### DESCRIPTION OF THE TASK
Find and copy every line in the records that includes the string "Youth".

---- DATA RECORDS

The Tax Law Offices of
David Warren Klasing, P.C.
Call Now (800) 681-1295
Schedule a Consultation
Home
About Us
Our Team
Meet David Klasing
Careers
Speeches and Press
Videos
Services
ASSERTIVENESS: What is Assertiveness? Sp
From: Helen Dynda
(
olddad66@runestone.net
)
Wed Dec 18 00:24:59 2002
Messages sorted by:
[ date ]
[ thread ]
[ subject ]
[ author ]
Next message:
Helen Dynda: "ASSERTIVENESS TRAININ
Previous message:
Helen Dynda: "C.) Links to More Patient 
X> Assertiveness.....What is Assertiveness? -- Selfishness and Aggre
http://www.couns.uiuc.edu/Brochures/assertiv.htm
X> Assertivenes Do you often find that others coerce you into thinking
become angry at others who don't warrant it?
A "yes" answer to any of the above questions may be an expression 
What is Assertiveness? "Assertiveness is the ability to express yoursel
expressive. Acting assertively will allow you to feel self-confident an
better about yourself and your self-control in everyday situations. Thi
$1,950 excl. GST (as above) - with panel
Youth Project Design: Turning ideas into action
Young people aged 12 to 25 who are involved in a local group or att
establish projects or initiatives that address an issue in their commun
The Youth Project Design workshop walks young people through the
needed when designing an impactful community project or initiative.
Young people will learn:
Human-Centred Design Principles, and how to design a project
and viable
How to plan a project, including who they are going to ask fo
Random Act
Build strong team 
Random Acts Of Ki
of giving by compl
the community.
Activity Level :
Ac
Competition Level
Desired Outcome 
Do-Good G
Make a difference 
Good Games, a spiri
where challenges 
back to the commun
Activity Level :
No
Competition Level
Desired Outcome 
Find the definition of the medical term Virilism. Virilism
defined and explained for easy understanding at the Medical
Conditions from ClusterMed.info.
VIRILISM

--------

### ANSWER BOX
Youth Project Design: Turning ideas into action
The Youth Project Design workshop walks young people through the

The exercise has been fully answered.